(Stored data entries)
------------------------------
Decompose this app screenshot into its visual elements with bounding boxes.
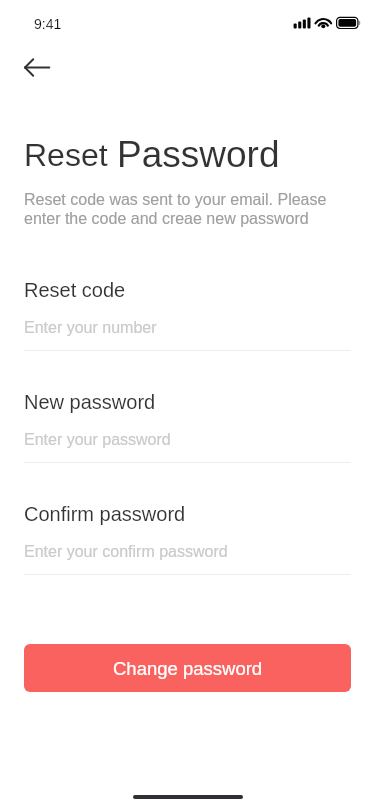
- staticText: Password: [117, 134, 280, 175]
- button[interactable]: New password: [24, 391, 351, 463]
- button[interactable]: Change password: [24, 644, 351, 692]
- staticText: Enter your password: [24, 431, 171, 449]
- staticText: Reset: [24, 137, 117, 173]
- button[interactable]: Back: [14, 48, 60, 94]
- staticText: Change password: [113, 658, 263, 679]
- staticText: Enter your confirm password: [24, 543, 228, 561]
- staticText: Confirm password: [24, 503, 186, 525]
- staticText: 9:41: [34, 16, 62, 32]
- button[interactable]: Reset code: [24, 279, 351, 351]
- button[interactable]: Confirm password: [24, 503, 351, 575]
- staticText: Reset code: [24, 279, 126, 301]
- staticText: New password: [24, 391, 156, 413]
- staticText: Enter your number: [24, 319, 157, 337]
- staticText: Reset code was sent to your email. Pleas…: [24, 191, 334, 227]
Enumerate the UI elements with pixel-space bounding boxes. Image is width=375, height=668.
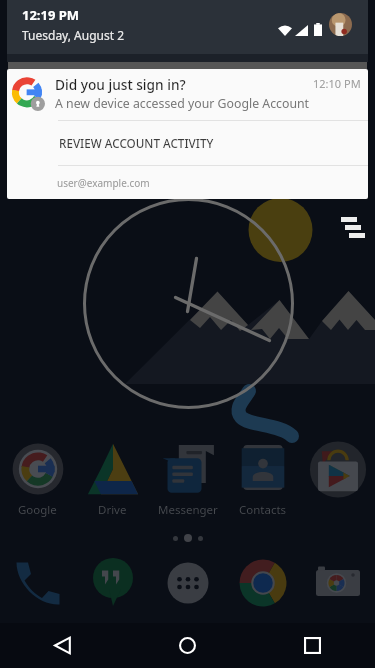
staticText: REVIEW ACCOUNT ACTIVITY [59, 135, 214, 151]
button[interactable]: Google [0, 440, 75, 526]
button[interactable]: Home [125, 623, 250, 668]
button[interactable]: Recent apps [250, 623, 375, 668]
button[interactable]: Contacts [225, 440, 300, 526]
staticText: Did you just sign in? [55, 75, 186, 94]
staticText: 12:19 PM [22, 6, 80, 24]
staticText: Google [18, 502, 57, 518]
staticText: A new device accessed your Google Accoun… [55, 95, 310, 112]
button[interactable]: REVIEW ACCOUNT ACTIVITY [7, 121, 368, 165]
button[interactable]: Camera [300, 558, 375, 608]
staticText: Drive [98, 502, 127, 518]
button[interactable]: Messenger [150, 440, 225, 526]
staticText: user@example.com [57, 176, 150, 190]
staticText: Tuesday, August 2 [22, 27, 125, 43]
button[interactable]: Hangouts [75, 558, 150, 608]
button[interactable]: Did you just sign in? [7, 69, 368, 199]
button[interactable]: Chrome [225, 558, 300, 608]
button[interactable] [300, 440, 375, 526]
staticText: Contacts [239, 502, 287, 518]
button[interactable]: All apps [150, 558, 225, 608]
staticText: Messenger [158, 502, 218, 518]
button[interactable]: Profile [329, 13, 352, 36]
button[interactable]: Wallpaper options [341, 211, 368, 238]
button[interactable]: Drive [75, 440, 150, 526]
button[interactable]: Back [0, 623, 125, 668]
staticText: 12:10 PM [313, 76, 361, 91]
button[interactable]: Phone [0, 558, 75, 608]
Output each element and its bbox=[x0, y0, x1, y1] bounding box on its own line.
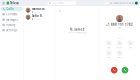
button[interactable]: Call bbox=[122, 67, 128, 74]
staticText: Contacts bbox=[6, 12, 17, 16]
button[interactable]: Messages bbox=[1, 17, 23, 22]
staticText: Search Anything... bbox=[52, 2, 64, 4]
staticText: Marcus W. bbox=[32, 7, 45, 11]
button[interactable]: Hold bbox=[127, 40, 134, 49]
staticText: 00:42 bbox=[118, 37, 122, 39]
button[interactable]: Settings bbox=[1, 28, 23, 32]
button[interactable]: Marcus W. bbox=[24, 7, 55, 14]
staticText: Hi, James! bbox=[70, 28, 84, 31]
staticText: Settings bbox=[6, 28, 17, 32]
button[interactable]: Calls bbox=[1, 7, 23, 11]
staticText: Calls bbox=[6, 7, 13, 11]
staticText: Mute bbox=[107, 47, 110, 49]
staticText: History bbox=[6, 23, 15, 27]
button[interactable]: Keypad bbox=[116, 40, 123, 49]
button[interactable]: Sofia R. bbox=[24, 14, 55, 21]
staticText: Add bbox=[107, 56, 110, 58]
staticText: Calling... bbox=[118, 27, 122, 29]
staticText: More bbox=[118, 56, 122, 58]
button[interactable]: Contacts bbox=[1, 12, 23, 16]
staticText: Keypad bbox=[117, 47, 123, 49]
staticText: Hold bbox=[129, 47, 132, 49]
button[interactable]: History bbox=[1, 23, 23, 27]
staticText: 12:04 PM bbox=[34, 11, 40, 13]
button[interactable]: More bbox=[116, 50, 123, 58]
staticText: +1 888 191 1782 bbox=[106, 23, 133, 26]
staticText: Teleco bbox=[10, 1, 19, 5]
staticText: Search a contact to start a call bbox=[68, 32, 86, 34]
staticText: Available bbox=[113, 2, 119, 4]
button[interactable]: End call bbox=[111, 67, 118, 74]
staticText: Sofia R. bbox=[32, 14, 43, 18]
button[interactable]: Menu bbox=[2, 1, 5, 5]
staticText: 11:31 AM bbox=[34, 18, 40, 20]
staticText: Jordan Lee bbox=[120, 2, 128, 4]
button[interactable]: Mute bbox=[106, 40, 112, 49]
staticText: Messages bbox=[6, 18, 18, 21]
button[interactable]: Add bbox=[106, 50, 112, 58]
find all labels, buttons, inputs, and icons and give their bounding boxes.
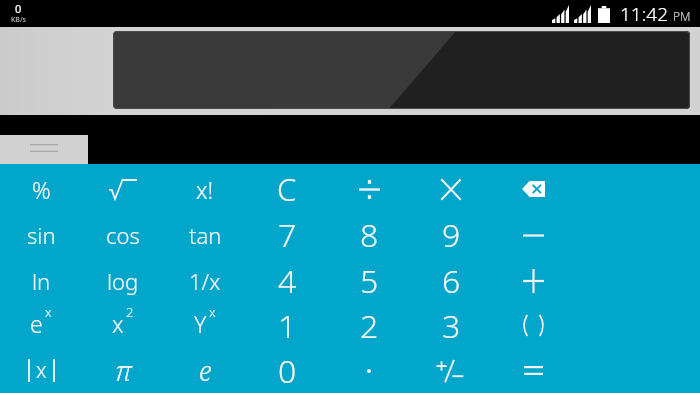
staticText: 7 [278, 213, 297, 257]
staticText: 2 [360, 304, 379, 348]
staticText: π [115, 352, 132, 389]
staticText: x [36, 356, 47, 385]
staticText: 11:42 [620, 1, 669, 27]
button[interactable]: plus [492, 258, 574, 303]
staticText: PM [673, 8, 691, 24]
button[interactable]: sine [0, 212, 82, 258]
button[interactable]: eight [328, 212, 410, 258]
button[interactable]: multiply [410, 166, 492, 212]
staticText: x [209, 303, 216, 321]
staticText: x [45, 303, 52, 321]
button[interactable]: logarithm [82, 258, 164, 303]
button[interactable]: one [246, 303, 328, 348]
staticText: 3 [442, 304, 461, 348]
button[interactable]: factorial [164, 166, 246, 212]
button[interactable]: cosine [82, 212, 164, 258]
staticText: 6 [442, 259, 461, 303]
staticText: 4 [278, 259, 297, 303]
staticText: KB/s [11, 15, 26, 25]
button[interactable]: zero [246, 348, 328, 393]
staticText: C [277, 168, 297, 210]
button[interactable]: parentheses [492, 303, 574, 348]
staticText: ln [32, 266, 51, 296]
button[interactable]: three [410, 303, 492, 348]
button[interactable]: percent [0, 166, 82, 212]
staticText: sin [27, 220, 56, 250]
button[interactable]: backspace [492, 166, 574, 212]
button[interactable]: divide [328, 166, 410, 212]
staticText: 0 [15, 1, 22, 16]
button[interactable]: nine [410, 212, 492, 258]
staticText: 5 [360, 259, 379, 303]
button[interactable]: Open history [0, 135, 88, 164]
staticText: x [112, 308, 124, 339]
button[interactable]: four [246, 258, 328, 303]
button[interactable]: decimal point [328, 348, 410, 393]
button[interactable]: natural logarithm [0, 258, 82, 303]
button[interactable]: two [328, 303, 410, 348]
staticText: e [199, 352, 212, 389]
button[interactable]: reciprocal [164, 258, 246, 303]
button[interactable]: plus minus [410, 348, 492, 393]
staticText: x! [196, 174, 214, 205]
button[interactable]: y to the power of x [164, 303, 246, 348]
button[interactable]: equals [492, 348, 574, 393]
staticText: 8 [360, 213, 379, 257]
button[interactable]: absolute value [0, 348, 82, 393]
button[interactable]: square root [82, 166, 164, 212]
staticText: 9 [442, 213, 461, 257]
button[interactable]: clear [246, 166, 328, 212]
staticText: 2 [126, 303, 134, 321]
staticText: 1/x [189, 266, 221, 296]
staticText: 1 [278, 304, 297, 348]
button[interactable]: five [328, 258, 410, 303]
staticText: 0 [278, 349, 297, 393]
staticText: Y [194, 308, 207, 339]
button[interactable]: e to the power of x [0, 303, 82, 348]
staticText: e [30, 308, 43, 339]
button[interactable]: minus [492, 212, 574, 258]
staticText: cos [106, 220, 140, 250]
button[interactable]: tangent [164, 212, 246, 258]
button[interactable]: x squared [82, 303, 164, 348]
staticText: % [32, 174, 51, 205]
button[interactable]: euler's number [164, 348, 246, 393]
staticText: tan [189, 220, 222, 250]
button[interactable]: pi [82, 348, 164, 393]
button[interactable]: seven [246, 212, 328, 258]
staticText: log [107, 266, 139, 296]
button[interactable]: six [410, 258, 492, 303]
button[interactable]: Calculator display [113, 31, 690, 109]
------------------------------
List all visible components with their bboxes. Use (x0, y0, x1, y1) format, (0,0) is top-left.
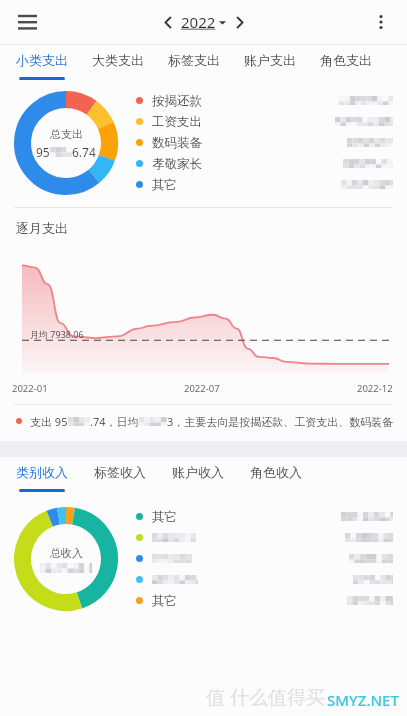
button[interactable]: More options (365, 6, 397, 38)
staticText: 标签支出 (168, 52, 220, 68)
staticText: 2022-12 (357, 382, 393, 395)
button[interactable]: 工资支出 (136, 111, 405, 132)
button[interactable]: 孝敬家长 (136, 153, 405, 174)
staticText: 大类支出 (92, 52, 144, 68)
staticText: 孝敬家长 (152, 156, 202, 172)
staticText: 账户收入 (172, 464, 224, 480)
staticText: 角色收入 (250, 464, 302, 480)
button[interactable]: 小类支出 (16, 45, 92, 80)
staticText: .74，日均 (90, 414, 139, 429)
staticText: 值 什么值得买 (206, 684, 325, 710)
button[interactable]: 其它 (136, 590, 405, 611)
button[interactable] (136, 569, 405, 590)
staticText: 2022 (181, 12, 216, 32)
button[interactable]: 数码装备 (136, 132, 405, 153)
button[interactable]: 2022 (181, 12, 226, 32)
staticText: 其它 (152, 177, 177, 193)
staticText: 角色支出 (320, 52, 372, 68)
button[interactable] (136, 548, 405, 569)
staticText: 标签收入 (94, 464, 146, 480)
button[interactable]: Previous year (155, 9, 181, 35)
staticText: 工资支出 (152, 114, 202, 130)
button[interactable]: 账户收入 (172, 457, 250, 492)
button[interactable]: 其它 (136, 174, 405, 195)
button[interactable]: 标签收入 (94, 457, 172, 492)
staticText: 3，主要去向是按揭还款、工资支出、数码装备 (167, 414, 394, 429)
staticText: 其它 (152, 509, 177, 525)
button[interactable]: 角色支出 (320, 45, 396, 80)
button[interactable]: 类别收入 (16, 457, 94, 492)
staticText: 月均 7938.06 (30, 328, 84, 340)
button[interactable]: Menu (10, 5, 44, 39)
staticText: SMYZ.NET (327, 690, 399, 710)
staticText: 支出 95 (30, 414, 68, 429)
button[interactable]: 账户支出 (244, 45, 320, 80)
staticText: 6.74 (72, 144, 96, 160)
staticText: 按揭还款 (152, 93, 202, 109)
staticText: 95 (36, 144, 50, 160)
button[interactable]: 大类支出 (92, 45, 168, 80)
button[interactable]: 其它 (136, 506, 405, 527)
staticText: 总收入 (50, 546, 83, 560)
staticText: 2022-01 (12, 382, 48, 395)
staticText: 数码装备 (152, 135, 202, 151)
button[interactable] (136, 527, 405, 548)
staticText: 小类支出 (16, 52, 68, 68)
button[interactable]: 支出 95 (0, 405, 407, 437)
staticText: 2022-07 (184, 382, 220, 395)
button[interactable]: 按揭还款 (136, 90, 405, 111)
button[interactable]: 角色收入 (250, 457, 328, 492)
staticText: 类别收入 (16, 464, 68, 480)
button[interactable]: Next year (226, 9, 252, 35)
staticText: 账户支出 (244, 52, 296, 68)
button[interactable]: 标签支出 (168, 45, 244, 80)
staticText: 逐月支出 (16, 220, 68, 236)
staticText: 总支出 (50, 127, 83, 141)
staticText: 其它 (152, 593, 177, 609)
------------------------------
EXERCISE DIRECTIONS: The expected answer is a copy of each line above containing "ACTIVITY".

RESPONSE:
staticText: REVIEW ACCOUNT ACTIVITY [59, 135, 214, 151]
button[interactable]: REVIEW ACCOUNT ACTIVITY [7, 121, 368, 165]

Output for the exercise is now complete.